The Gap That Needs Filling

Starting from the zero migration scenario we can ask “how many additional labor force aged people would be required to keep the support ratio at its current value of 3.07?” The results are shown in Table 1 for 2036 and 2056. This is where the numbers get eye-popping. Between 2026 and 2036 Labor force aged (20-64) population only falls by 3.32 million. But the 65 plus population grew by 11.8 million. To keep the support ratio constant at its 2026 value of 3.07 that means the USA would need 36.25 more people of labor force age. Otherwise, in just 10 years the support ratio would fall from 3.07 to 2.56. That means the “labor force aged gap for a constant support ratio” is 39.6 million people even after only 10 years of zero migration.

And by 2056 these numbers are very large. The labor force gap is 87.9 million people. There are 21.9 million more old which is a 2026 support ratio constant need for 67.4 million more labor force aged but the demography with zero migration produces 20.5 million less labor force aged.

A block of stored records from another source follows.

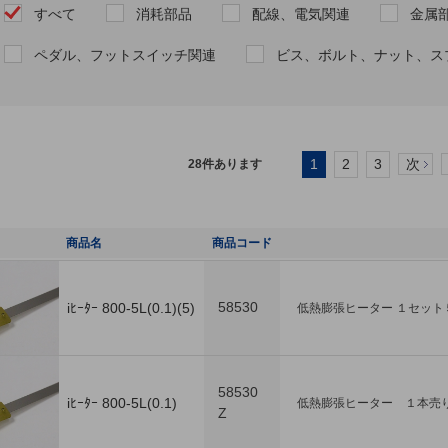
すべて
消耗部品
配線、電気関連
金属
ペダル、フットスイッチ関連
ビス、ボルト、ナット、ス
1
2
3
次
28
件あります
商品名
商品コード
58530
iﾋｰﾀｰ 800-5L(0.1)(5)
低熱膨張ヒーター １セット
58530
iﾋｰﾀｰ 800-5L(0.1)
低熱膨張ヒーター １本売
Z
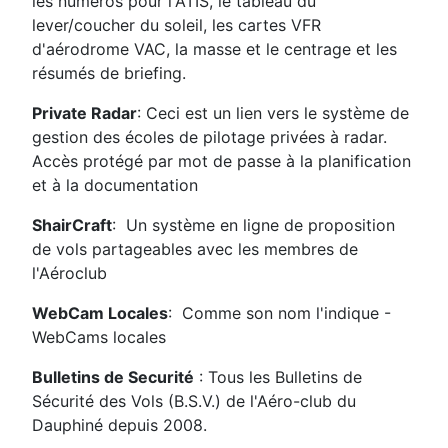
les numéros pour l'ATIS, le tableau du
lever/coucher du soleil, les cartes VFR
d'aérodrome VAC, la masse et le centrage et les
résumés de briefing.
Private Radar
: Ceci est un lien vers le système de
gestion des écoles de pilotage privées à radar.
Accès protégé par mot de passe à la planification
et à la documentation
ShairCraft
:
Un système en ligne de proposition
de vols partageables avec les membres de
l'Aéroclub
WebCam Locales
:
Comme son nom l'indique -
WebCams locales
Bulletins de Securité
: Tous les Bulletins de
Sécurité des Vols (B.S.V.) de l'Aéro-club du
Dauphiné depuis 2008.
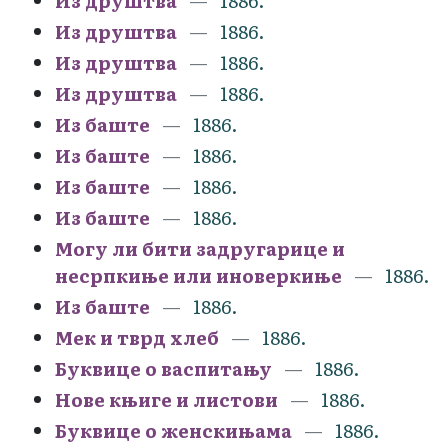
Из друштва
1886.
Из друштва
1886.
Из друштва
1886.
Из друштва
1886.
Из баште
1886.
Из баште
1886.
Из баште
1886.
Из баште
1886.
Могу ли бити задругарице и
несрпкиње или иноверкиње
1886.
Из баште
1886.
Мек и тврд хлеб
1886.
Буквице о васпитању
1886.
Нове књиге и листови
1886.
Буквице о женскињама
1886.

Table 1: Additional population of labor force aged to keep the support ratio (labor force aged to 65 plus) constant at its 2026 value relative to a zero migration scenario

Year Total additional labor force aged needed (mns)
(col IV less II)
Decline in labor force aged relative to 2026 (mns) Increase in 65 plus population relative to 2026 (mns) Additional LF aged needed to keep support ratio at 2026 level (mns) Ratio in zero migration scenario
I II III IV V
2026 0.00 0.00 0.00 0.00 3.07
2036 39.57 −3.32 11.79 36.25 2.56
2056 87.94 −20.54 21.92 67.40 2.07

Source: My calculations with CBO data.

In this particular blog I am just laying out the implications of existing demographic projections, not carrying out an analysis nor making “recommendations.” The facts are that the absence of some terrible catastrophe there will be many more people over 65 in the future. And there will be many fewer younger people, including many fewer people in the traditional ages for high labor force participation. This will have many consequences for the economy and the fiscal balances of the federal government and policy will have to adjust to these demographic shifts in ways that are going to be political painful (raising taxes on the few number of workers would be painful, lowering pension or health benefits of the older population would be painful). One margin of adjustment is creating more legal modalities for labor mobility.